When you buy a car, it comes with an owner’s manual for maintenance and repair purposes. When you have an accurate DNA analysis, it works much like that owner’s manual for current and future reference. A simple headlight goes out it is easy to fix, but engine problems require a much more thorough diagnostic. The same goes for the human body. Vitamin B deficiency is very easy to fix, but something like cardiovascular health is a much more complicated issue.
Your DNA analysis is not meant to be a diagnosis, but to give you clues as to what future tests you may need and to eliminate guesswork as to which supplements and medications will be most beneficial for your unique body. Always consult a doctor or health care professional when going off of or starting medications or supplements. Your doctor will know more about the environmental factors that should be considered.

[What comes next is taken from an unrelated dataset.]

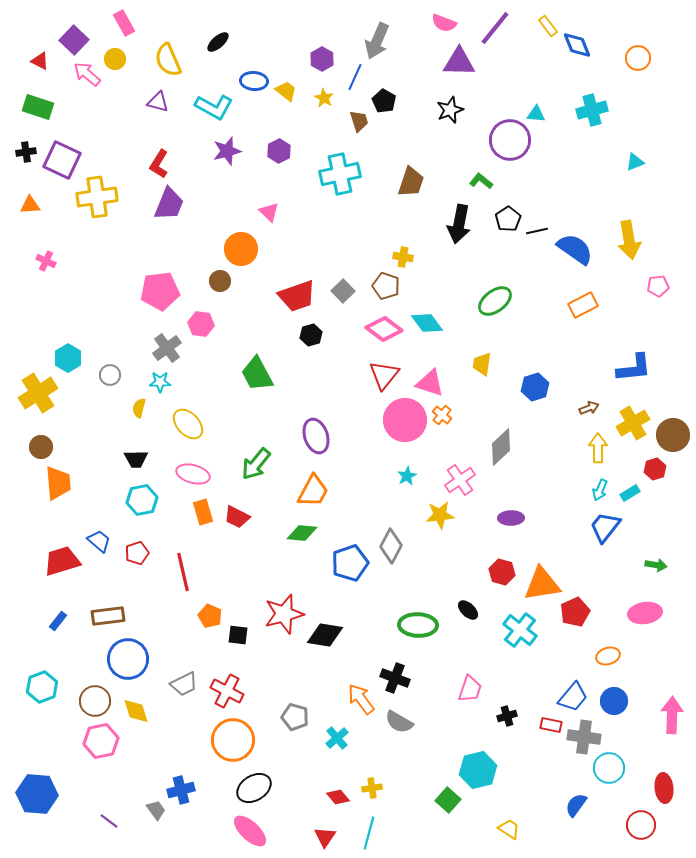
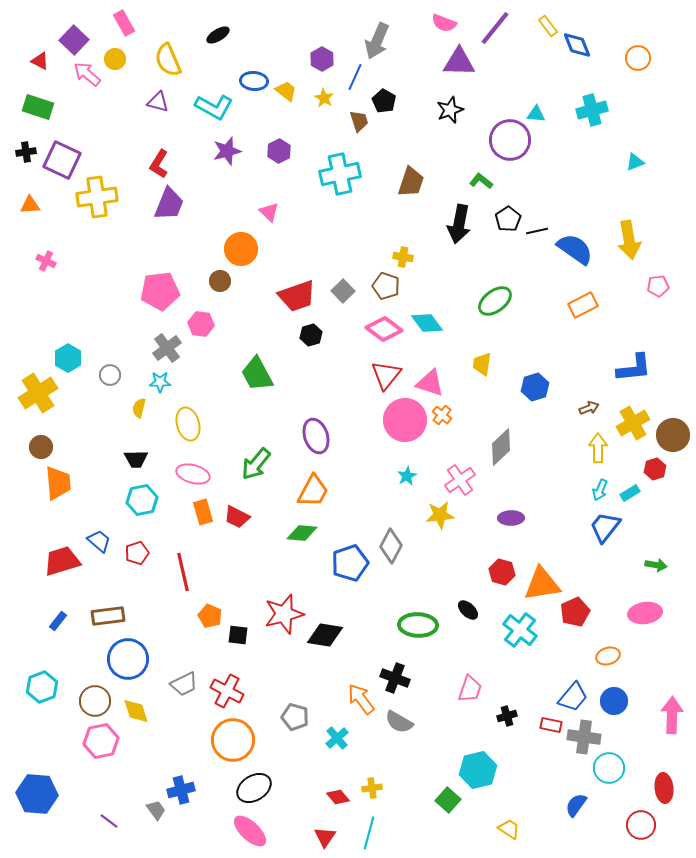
black ellipse at (218, 42): moved 7 px up; rotated 10 degrees clockwise
red triangle at (384, 375): moved 2 px right
yellow ellipse at (188, 424): rotated 28 degrees clockwise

Causative VS Correlative Data
This is what makes a Somaticode report different from all other report. The DNA microarray will give both relevant and irrelevant information regarding your genes related to health. Many of the studies that have been done thus far by other genetic analysis companies have been correlative in nature, meaning they will take the genetic information from people in a specific demographic and correlate them to mutations with the highest frequency in that pool of people. That doesn’t mean those mutations are the cause of that specific disorder. They are merely correlated with people who fit that criteria for that specific disorder. Many diagnostics unfortunately are based on these correlative studies. The Somaticode analysis fundamentally looks at the function of the gene that has been shown to have an actual change in the gene’s behavior. This increases the confidence that there is a higher causative association rather than correlative. The difference between correlative and causative can be illustrated by the following example. Shark attacks increase as ice cream sales increase, therefore increase ice cream sales are associated with increase shark attacks. This is an example of correlative data. Looking at the cause would require looking around at other factors like the summer season, which is more likely to be causing both an increase in ice cream sales as well as an increase in shallow swimming behavior that would lead to higher shark attacks. Sometimes because people share common ancestry due to ethnicity, they share genes that cause disorders and other genes that are now correlated with the disorders. We leave as much correlative data out as we can. There are still mutations that are being reviewed or have conflicting results of pathogenic significance. Until such time as these conflicting reports can be further analyzed, we have kept them in because they may still be relevant.